Les travailleurs des exploitations agricoles collectives de Draa Ben Khedda résistent contre des tentatives de dépossession*

samedi 7 janvier 2012

"Par l’effet de lois laconiques, vagues et parfois contradictoires, d’honnêtes fellahs, exploitant collectivement des terres agricoles depuis l’indépendance, sont menacés de perdre les terres qu’ils ont superbement entretenues et enrichies pendant plus de trente ans. Ces lacunes juridiques dont on parle si peu sont aujourd’hui à l’origine de sérieux conflits en Kabylie. Un impitoyable bras de fer est enclenché entre les nouveaux propriétaires, forts de textes de lois en leur faveur, et les anciens exploitants qui craignent pour leurs terres.

Notre exploitation agricole collective continue encore de susciter toutes les convoitises et le recours à tous les subterfuges pour nous déposséder des terres que nous avons acquises par un arrêté en bonne et due forme, conformément à la loi 87-19 du 08 décembre 1987”, lit-on dans une déclaration des membres de cette exploitation agricole collective (EAC) qui se situe à Draâ Ben Khedda, à une dizaine de kilomètres de Tizi Ouzou, chef-lieu de wilaya. Ces terres qu’ils exploitaient depuis l’indépendance sont appelées “les propriétés placées sous la protection de l’Etat”, autrement dit, il ne peut être question de leur restitution aux anciens propriétaires. Les membres de cette EAC, qui ont bénéficié de la loi 87-19 laquelle leur a permis d’obtenir des arrêtés d’attribution, se sont retrouvés en confrontation directe avec les anciens propriétaires. “Toutefois, ces derniers ont usé de toute leur influence depuis 1992, ayant même réussi à restituer certains lots détournés de leur vocation agricole initiale pour y exploiter une casse auto et une fabrique de parpaings”, ajoutent les contestataires dans la même déclaration. “Nous sommes neuf pères de famille à vivre quotidiennement les intimidations et les menaces verbales sur notre exploitation”, disent-ils encore.

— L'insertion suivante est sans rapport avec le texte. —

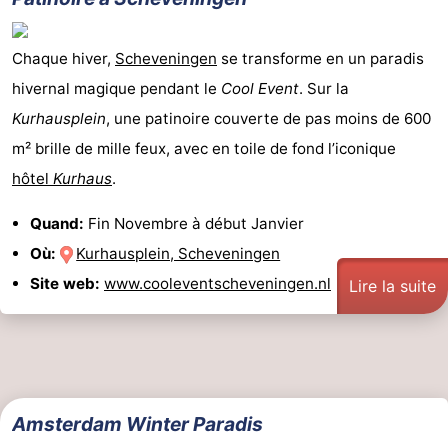
Chaque hiver,
Scheveningen
se transforme en un paradis
hivernal magique pendant le
Cool Event
. Sur la
Kurhausplein
, une patinoire couverte de pas moins de 600
m² brille de mille feux, avec en toile de fond l’iconique
hôtel
Kurhaus
.
Quand:
Fin Novembre à début Janvier
Où:
Kurhausplein, Scheveningen
Site web:
www.cooleventscheveningen.nl
Lire la suite
Amsterdam Winter Paradis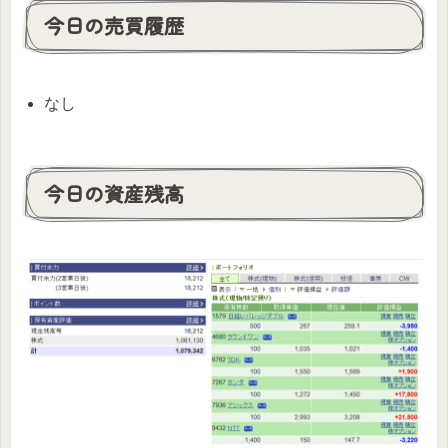
今日の売買履歴
なし
今日の資産残高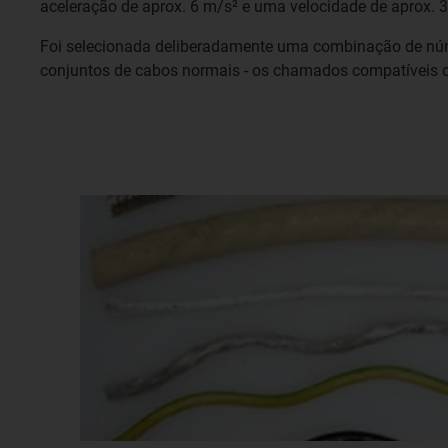
aceleração de aprox. 6 m/s² e uma velocidade de aprox. 
Foi selecionada deliberadamente uma combinação de núm
conjuntos de cabos normais - os chamados compatíveis co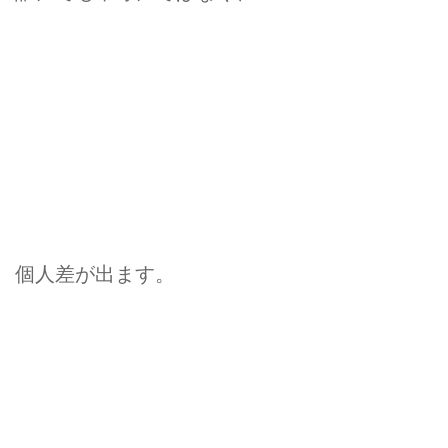
個人差が出ます。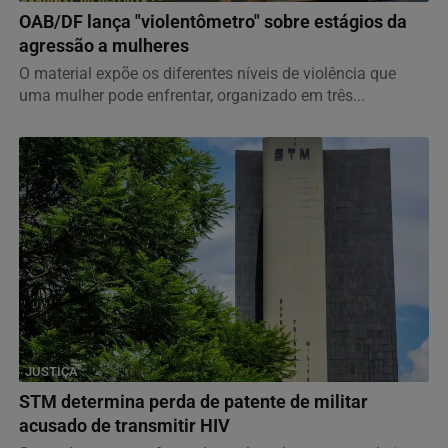
OAB/DF lança "violentômetro" sobre estágios da
agressão a mulheres
O material expõe os diferentes níveis de violência que
uma mulher pode enfrentar, organizado em três...
JUSTIÇA
STM determina perda de patente de militar
acusado de transmitir HIV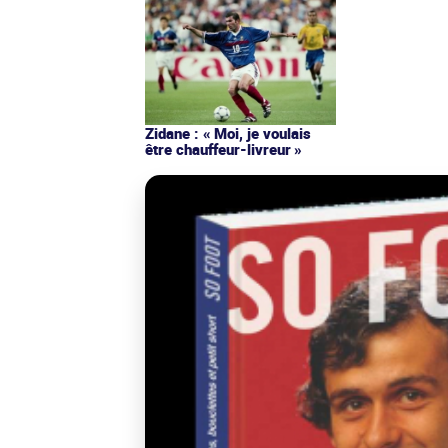
Zidane : « Moi, je voulais
être chauffeur-livreur »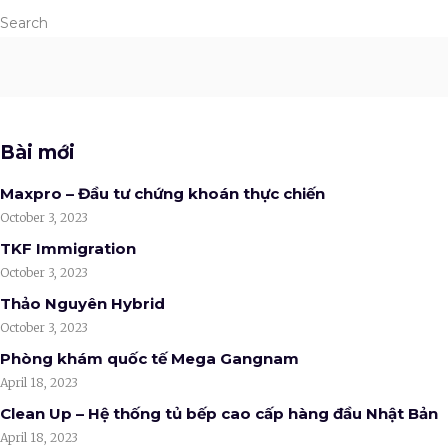
Search
Bài mới
Maxpro – Đầu tư chứng khoán thực chiến
October 3, 2023
TKF Immigration
October 3, 2023
Thảo Nguyên Hybrid
October 3, 2023
Phòng khám quốc tế Mega Gangnam
April 18, 2023
Clean Up – Hệ thống tủ bếp cao cấp hàng đầu Nhật Bản
April 18, 2023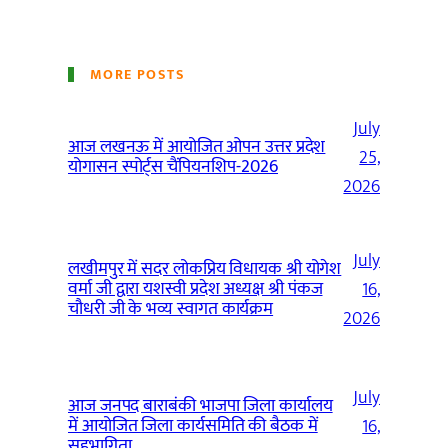
MORE POSTS
July
आज लखनऊ में आयोजित ओपन उत्तर प्रदेश
25,
योगासन स्पोर्ट्स चैंपियनशिप-2026
2026
July
लखीमपुर में सदर लोकप्रिय विधायक श्री योगेश
वर्मा जी द्वारा यशस्वी प्रदेश अध्यक्ष श्री पंकज
16,
चौधरी जी के भव्य स्वागत कार्यक्रम
2026
July
आज जनपद बाराबंकी भाजपा जिला कार्यालय
में आयोजित जिला कार्यसमिति की बैठक में
16,
सहभागिता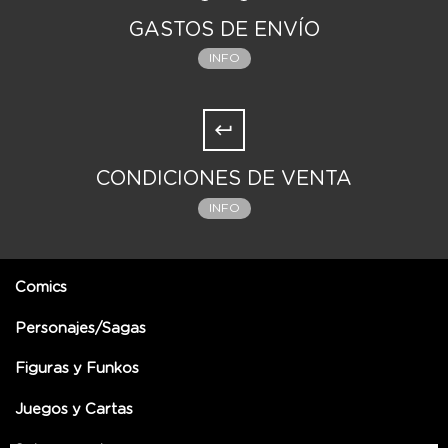
GASTOS DE ENVÍO
INFO
CONDICIONES DE VENTA
INFO
Comics
Personajes/Sagas
Figuras y Funkos
Juegos y Cartas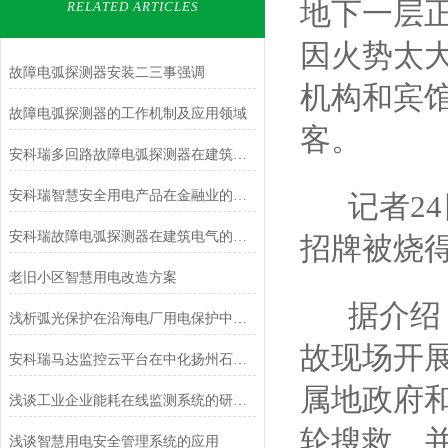
地下一层
RELATED ARTICLES
因火势太
故障电弧探测器安装二三事强调
机构和宾
故障电弧探测器的工作机制及应用领域
客。
安科瑞多回路故障电弧探测器在建筑电气的设计与应用
安科瑞智慧安全用电产品在金融业的应用与分析
记者24
安科瑞故障电弧探测器在建筑电气的设计与应用
招牌被烧
老旧小区智慧用电改造方案
据介绍，
浅析弧光保护在沿海电厂用电保护中的应用方案
故现场开展
安科瑞马达监控云平台在中化扬州石化码头仓储项目的应用
属地政府
浅谈工业企业能耗在线监测系统的研究与应用
轮搜救，并
浅谈智慧用电安全管理系统的应用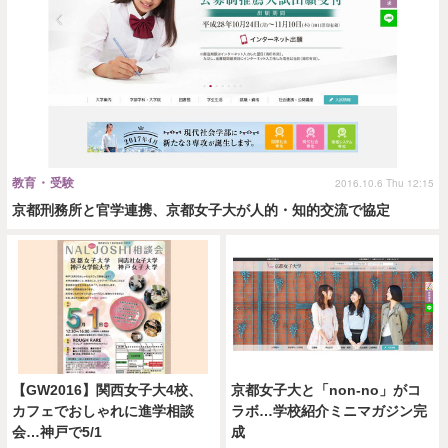
教育・受験
2016.10.6 Thu 12:15
京都刑務所と官学連携、京都女子大が人的・知的交流で協定
【GW2016】関西女子大4校、
京都女子大と「non-no」がコ
カフェでおしゃれに進学相談
ラボ…学校紹介ミニマガジン完
会…神戸で5/1
成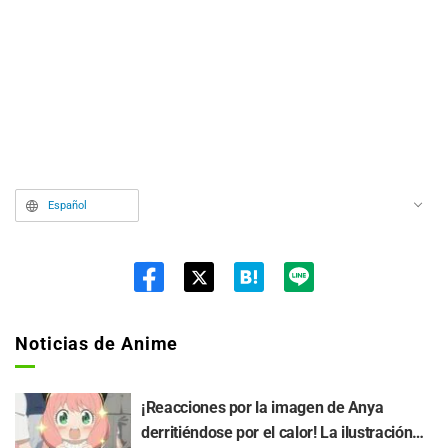
Español
Twit
ter
Noticias de Anime
¡Reacciones por la imagen de Anya
derritiéndose por el calor! La ilustración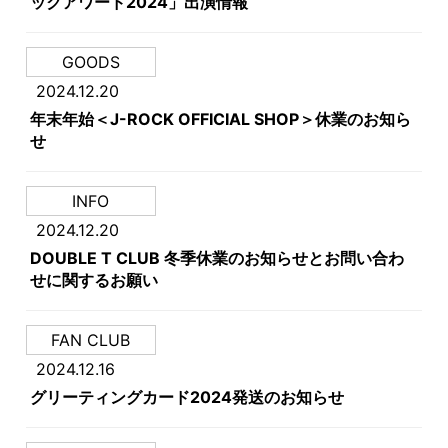
ックアワード2024」出演情報
GOODS
2024.12.20
年末年始＜J-ROCK OFFICIAL SHOP＞休業のお知ら
せ
INFO
2024.12.20
DOUBLE T CLUB 冬季休業のお知らせとお問い合わ
せに関するお願い
FAN CLUB
2024.12.16
グリーティングカード2024発送のお知らせ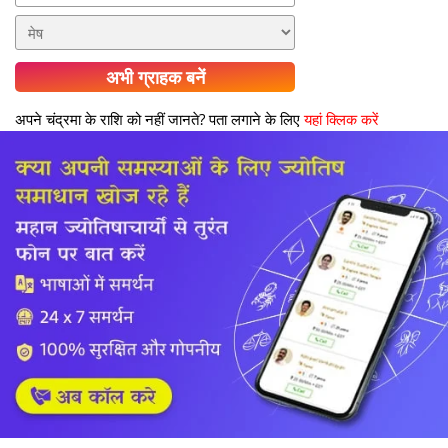
अभी ग्राहक बनें
अपने चंद्रमा के राशि को नहीं जानते? पता लगाने के लिए
यहां क्लिक करें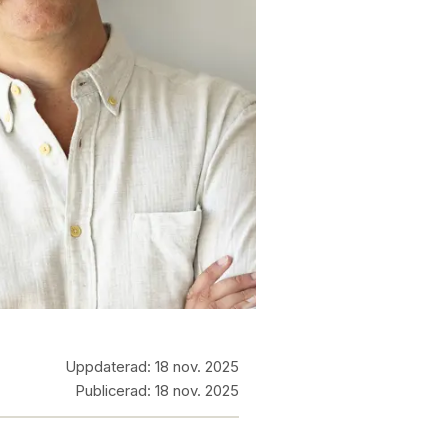
Uppdaterad:
18 nov. 2025
Publicerad:
18 nov. 2025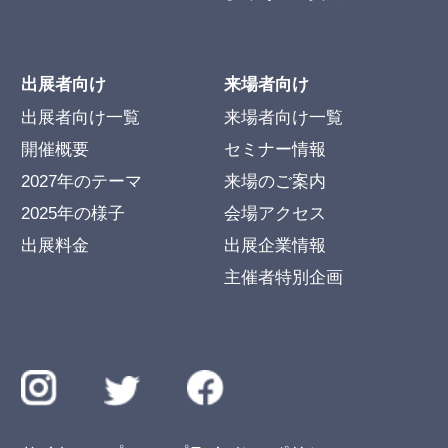
出展者向け
来場者向け
出展者向け一覧
来場者向け一覧
開催概要
セミナー情報
2027年のテーマ
来場のご案内
2025年の様子
会場アクセス
出展料金
出展企業情報
主催者特別企画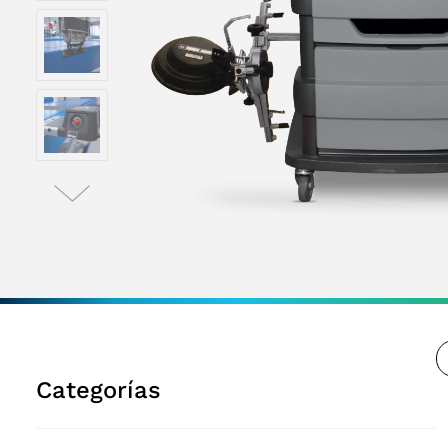
Categorías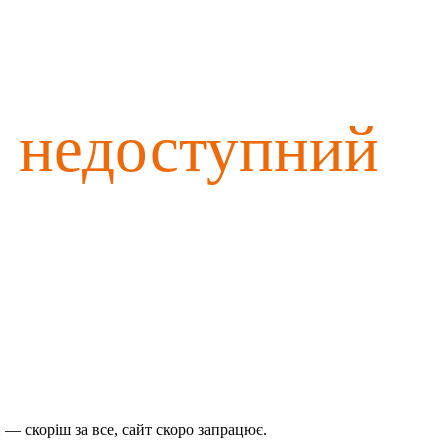
о недоступний
— скоріш за все, сайт скоро запрацює.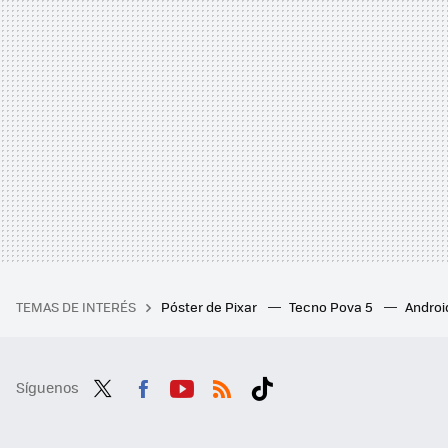
TEMAS DE INTERÉS
Póster de Pixar
Tecno Pova 5
Androi
Síguenos
Twit
Fac
You
RSS
Tikt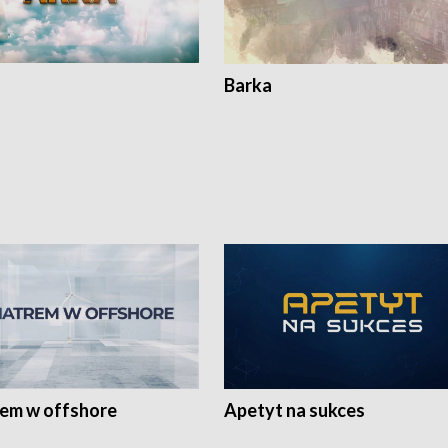
Barka
rem w offshore
Apetyt na sukces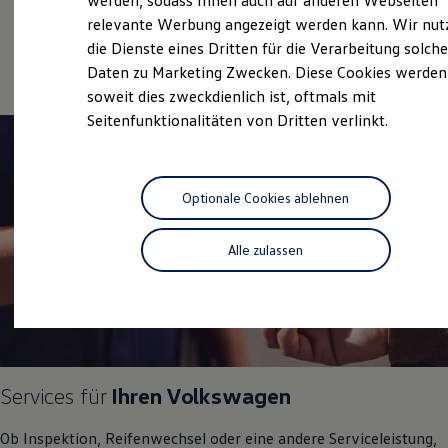
werden, sodass Ihnen auch auf anderen Webseiten
Service
Hybridautos
relevante Werbung angezeigt werden kann. Wir nut
Marke und Erlebnis
Online-Fahrzeugbewertung
die Dienste eines Dritten für die Verarbeitung solche
Volkswagen R und R Experience
R-Modelle
Daten zu Marketing Zwecken. Diese Cookies werden
R Experience
soweit dies zweckdienlich ist, oftmals mit
Driving Experience
Seitenfunktionalitäten von Dritten verlinkt.
Volkswagen entdecken
Werkbesichtigung
Factory visit
Lifestyle Shop
T-Roc Kollektion
Optionale Cookies ablehnen
Golf Kollektion
ID. Kollektion
Volkswagen Kollektion
Alle zulassen
R-Kollektion
GTI Kollektion
Fußball Drop
we drive football
#wedriveproud
Besitzer und Service
myVolkswagen
Software Updates
Services für
Ihren
Volkswagen
Service und Ersatzteile
Inspektion und HU/AU
Ob Inspektion, Reifenwechsel oder eine andere Serviceleistung,
Reparaturen und Checks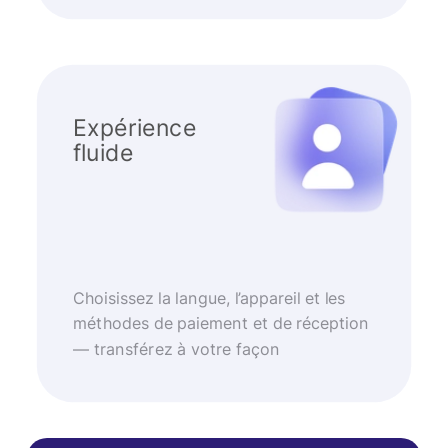
Expérience
fluide
Choisissez la langue, l’appareil et les
méthodes de paiement et de réception
— transférez à votre façon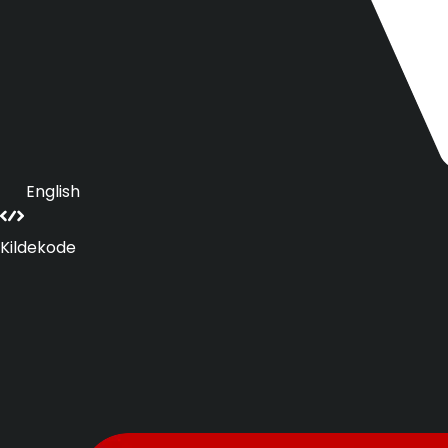
English
Kildekode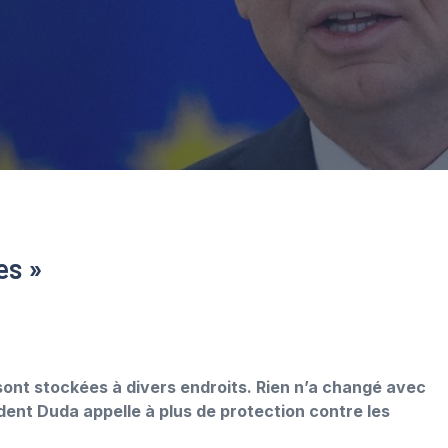
es »
sont stockées à divers endroits. Rien n’a changé avec
sident Duda appelle à plus de protection contre les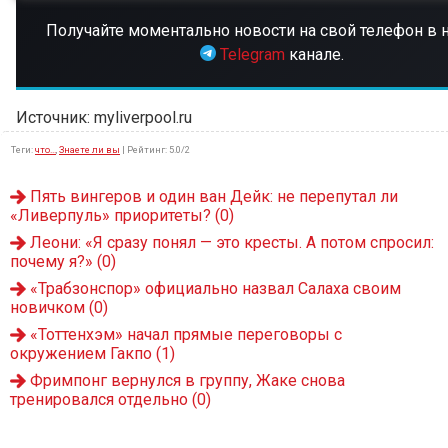
Получайте моментально новости на свой телефон в
Telegram
канале.
Источник: myliverpool.ru
Теги
:
что...
,
Знаете ли вы
|
Рейтинг
:
5.0
/
2
Пять вингеров и один ван Дейк: не перепутал ли
«Ливерпуль» приоритеты?
(0)
Леони: «Я сразу понял — это кресты. А потом спросил:
почему я?»
(0)
«Трабзонспор» официально назвал Салаха своим
новичком
(0)
«Тоттенхэм» начал прямые переговоры с
окружением Гакпо
(1)
Фримпонг вернулся в группу, Жаке снова
тренировался отдельно
(0)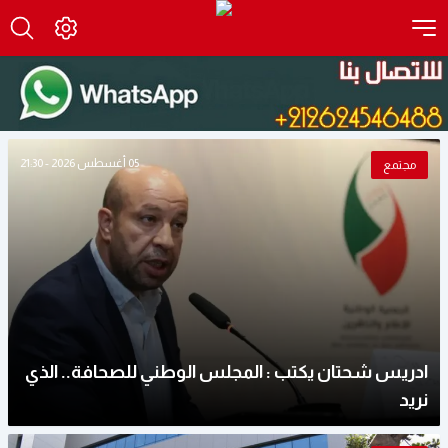
05 أغسطس 2026 - 21:30
مجتمع
ادريس شحتان يكتب : المجلس الوطني للصحافة.. الذي
نريد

De plus, ces nouveaux propriétaires de la région, qui estiment que ces terres appartiennent à leurs parents avant l’indépendance, se sont manifestés pour récupérer leurs biens. Et c’est là que tout a commencé, comme l’explique le document des membres de l’EAC qui ont “résisté à la tentative de récupération de force par les ex-propriétaires, tout en alertant les autorités locales sur le risque d’un affrontement physique, voire l’irréparable”. Les contestataires ajoutent : “Nous avons planté cette orangeraie et acquis légalement notre patrimoine en payant régulièrement et à ce jour nos redevances aux services des domaines.” Les agriculteurs indignés ont tenu à conclure en “alertant les autorités et l’opinion publique qu’ils se battront jusqu’à ce que force revienne à la loi”, tout cela pour affirmer toute leur détermination à aller jusqu’au bout de leurs revendications qu’ils considèrent comme légitimes."

Samira Bouabdellah

in Liberté du 27 décembre 2011

Note de la rédaction : les terres des EAC-EAI relevaient des Domaines agricoles d’Etat (dits « autogérés ») jusqu’en septembre 1987. A cette date le pouvoir avait pris la décision de les morceler pour faciliter leur privatisation directe ou indirecte.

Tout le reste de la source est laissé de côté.